When data is formatted with an appropriate ontology, it can be searched in rich complex ways, and computers can look for patterns and correlations that a human might not notice. When applied to patients' medical data, the results might be new medical knowledge or new treatment options.

There are other ways to find new information hidden in patient data. Semantic web technology is great for pure logic, but for quantitative measures (a dosage increase in this medication seems to cause a decreased amount of that neurotransmitter) we can turn to machine learning, where progress in the last decade or two has been explosive, given the data available on the web and the economic rewards for finding patterns in it.

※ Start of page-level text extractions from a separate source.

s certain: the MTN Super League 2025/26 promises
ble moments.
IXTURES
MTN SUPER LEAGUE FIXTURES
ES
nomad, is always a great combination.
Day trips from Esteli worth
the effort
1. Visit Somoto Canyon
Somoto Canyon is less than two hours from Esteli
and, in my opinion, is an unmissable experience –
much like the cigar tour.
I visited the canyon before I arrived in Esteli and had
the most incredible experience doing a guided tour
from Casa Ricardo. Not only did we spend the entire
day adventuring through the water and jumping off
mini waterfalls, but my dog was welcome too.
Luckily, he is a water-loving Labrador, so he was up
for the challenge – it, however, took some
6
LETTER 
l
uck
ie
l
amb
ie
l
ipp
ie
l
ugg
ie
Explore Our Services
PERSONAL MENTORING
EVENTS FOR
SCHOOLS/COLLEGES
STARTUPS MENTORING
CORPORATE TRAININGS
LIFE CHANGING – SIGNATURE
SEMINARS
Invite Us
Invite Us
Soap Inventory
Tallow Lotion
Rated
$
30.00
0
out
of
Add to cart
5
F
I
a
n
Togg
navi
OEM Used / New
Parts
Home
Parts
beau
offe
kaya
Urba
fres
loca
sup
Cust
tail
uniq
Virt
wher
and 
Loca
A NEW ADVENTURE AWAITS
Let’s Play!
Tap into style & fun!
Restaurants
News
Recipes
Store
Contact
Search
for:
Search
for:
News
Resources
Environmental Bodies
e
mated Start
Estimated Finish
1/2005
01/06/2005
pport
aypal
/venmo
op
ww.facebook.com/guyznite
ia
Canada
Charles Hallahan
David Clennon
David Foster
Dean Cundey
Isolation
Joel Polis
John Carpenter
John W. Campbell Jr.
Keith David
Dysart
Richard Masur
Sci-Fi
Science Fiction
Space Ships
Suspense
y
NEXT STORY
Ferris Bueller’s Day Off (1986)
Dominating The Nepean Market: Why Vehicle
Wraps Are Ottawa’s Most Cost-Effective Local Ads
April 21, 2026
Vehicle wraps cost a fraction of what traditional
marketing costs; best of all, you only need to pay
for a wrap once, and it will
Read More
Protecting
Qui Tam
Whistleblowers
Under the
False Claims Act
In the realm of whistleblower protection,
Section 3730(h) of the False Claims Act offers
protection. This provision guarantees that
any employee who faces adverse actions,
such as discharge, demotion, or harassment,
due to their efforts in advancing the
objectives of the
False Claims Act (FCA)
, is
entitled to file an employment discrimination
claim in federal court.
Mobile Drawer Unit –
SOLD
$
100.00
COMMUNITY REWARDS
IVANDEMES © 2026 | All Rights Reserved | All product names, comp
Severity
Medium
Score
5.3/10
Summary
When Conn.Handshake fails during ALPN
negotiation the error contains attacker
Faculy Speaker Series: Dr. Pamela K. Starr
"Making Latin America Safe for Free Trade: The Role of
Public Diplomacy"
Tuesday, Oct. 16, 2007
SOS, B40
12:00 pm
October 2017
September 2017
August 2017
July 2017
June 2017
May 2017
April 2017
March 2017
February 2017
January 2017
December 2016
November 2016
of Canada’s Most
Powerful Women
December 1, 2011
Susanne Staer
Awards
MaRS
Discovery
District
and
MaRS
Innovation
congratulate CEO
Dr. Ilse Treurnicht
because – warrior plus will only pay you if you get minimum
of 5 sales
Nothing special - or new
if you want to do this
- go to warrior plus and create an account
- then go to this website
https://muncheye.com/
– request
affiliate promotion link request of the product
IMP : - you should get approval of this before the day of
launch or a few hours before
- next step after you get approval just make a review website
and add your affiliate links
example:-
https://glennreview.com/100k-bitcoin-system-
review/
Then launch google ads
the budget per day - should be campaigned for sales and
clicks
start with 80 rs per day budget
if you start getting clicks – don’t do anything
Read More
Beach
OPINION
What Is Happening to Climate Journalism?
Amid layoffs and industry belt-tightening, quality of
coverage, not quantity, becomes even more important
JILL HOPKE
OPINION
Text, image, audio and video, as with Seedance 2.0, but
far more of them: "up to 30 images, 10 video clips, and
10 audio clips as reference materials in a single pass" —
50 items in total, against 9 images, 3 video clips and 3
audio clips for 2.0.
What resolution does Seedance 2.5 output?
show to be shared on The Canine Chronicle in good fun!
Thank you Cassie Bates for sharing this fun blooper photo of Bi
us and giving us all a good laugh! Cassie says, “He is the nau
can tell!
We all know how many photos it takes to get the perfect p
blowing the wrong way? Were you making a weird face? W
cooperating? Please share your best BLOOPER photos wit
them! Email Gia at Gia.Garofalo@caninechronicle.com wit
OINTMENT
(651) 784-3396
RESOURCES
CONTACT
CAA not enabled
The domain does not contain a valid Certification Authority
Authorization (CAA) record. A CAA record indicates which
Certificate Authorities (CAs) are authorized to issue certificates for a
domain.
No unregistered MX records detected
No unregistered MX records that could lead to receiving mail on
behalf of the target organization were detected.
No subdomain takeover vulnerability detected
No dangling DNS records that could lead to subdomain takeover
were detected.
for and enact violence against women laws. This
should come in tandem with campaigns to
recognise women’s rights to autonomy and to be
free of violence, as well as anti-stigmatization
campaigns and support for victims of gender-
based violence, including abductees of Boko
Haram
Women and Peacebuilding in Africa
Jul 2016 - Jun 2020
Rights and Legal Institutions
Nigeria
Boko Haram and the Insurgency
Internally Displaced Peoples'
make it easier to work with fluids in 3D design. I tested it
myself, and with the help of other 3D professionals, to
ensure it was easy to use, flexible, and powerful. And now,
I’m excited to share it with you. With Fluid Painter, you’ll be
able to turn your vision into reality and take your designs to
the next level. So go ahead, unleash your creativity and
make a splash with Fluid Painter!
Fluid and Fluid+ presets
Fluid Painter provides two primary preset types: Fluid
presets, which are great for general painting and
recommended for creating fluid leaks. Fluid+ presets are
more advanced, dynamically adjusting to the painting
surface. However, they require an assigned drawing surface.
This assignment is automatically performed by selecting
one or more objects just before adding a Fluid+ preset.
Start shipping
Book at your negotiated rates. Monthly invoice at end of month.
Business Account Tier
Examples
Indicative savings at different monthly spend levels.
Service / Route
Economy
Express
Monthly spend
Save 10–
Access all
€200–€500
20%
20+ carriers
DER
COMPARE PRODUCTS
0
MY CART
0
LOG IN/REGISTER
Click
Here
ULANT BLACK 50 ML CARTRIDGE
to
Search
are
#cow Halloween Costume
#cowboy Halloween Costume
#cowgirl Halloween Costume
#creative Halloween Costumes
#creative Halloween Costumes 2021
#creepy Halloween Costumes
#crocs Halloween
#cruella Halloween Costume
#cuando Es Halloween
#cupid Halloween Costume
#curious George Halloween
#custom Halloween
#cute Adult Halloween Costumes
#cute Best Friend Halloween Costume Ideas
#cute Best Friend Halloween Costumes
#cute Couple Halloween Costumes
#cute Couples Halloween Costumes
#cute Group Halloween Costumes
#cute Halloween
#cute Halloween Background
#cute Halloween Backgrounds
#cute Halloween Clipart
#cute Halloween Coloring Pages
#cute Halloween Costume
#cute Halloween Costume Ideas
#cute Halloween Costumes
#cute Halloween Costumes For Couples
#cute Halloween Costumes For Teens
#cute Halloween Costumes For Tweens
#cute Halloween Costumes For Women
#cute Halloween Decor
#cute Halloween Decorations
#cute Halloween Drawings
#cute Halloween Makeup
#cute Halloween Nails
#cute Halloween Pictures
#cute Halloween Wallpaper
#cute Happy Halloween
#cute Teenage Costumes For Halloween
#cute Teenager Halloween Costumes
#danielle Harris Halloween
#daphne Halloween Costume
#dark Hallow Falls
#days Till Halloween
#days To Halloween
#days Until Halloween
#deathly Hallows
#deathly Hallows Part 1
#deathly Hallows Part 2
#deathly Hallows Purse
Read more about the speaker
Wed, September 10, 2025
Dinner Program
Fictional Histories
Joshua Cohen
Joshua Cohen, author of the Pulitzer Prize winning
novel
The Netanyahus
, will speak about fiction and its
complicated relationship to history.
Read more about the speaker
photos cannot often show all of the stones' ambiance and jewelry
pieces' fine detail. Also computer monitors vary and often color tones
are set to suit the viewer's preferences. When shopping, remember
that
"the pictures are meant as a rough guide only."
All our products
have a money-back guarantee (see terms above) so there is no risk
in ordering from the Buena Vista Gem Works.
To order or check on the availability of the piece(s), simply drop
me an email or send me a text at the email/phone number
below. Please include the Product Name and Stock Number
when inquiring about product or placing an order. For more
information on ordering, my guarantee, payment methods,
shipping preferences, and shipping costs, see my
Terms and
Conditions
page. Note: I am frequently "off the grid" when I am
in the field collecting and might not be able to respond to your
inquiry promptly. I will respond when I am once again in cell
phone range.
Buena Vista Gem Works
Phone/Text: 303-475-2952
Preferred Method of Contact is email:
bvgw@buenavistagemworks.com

An idea I've blogged about in the past (and spoken about at a couple of very small conferences) is applying this to general scientific literature, with the goal of hastening scientific progress and in particular medical progress (since I'm an old fart now and interested in that sort of thing).

If this topic interests you and you wish to discuss it, I'm starting a Google Groups forum for that purpose.

UPDATE: I've discovered that there is a company in Cambridge, MA called PatientsLikeMe which already pools patient data into a database, and sells subscriptions to that database. I don't know if they place the same emphasis on machine-tractable formats that I've done above. But knowing that somebody is doing it on a commercial basis, I don't see much point in trying to replicate that effort in my evenings and weekends.